Day 1 post-op/Thursday.  Went home, real dizzy and lightheaded so walking was a challenge.  Very little pain and only took a perc that night to fall asleep.  Bad news was while walking back from the bathroom I quasi-passed out and hit my face on the ground.  Luckily my reflexes are so pathetically slow that I didn't try to put my arms out to brace my fall like a normal person would do, which actually may have fucked up my arms.  Nope, just face-planted and cut my cheek on my glasses when it hurt the carpet.  Beauty and grace, people.

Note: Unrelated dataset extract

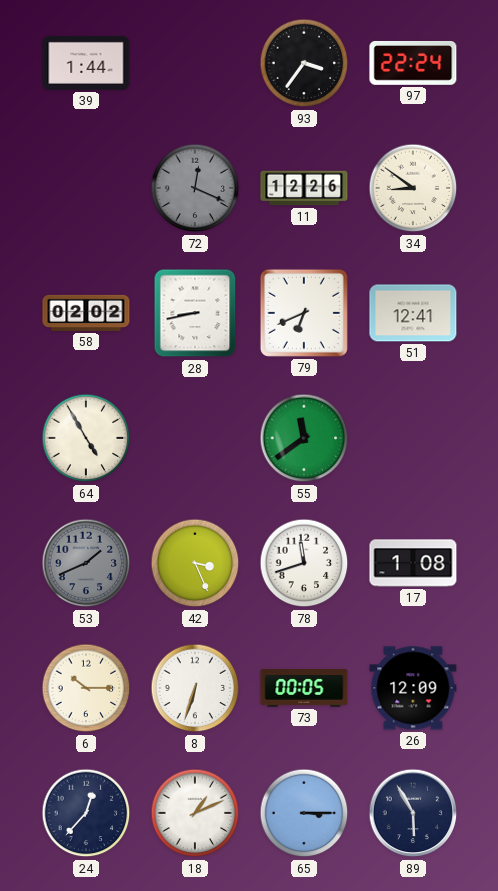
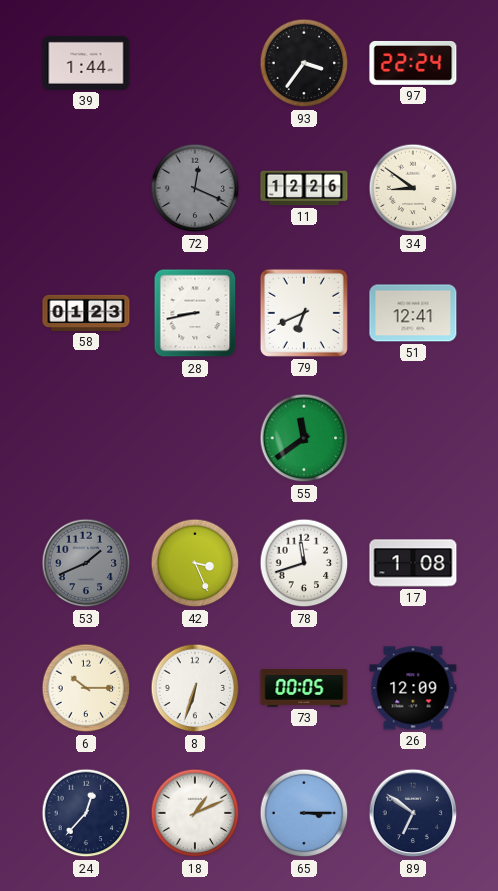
58: 02:02 -> 01:23
64: 4:55 -> none
89: 5:55 -> 6:51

Day 2 was pretty uneventful, and then day 3/Saturday was a BIG FUCKIN DAY.  My first shower!  And I got to take out my catheter and pain pump fanny pack thing I was sporting.  Yes that's right, I was wearing a catheter until that point which was really sexy.  Honestly turned out to be a life-saver though because I was barely able to get up and down that first first day and a half due to being a wuss/light-headed.  Still, by Saturday I was bored of having not only 4 drains/tubes coming out of my person but also having a catheter and pain pump attached to me, so it was nice losing that baggage.  Oh but then like 2 hours later I split open my left arm incision and it was DISGUSTING.  Didn't even feel it but let me tell you, if you saw this shit you'd lose your lunch.  Some kind of body part material was hanging out of my arm incision.  I have pictures but they are not for the weak.  Anyway, I texted the pic to my doctor and he was like, you're a disaster, please come in immediately and I will stitch it up.  So that was a pain but it was cool that he was so accommodating, though he did lecture me about not being a douchebag and moving my arms too much.

Since then... not a whole lot of action but getting better by the day!  I had my first post-op appointment with the surgeon on Monday and he said everything looked good and was glad I hadn't re-opened any incisions again.  He took out my arm drains so my bodily attachments are now down to 2, but did note that the stomach drains (which, TMI, actually go into my upper vag area) are draining a lot of blood so they probably wouldn't be coming out for another week or so.  

So that's that, one week after.  I have my moments of frustration where I'm bored, antsy, or hate not being able to do a lot on my own, but otherwise the surgery and recovery have been WAY better than I expected.  I really thought the pain would be worse (maybe because I didn't have muscle repair it wasn't bad?) or that I'd be homicidally bored by now, but I can't complain. Since Friday, I've only been taking Tylenol for pain and even that I've only taken once recently for a headache.  Who'd have thought?!  I keep waiting for the other shoe to drop and wake up with my body exploding in misery or something.  

I've taken some pics and I'm pretty pleased but I'll probably wait another few days or a week to post them because my shape seems to change a lot and is perpetually swelling and bruising and looking gross.  I texted a picture to my sister and she was like, seriously you're disgusting, no more pics until the drains are out and you're not painted with bruises all over your body.  Little bitch.  I'll update soon maybe!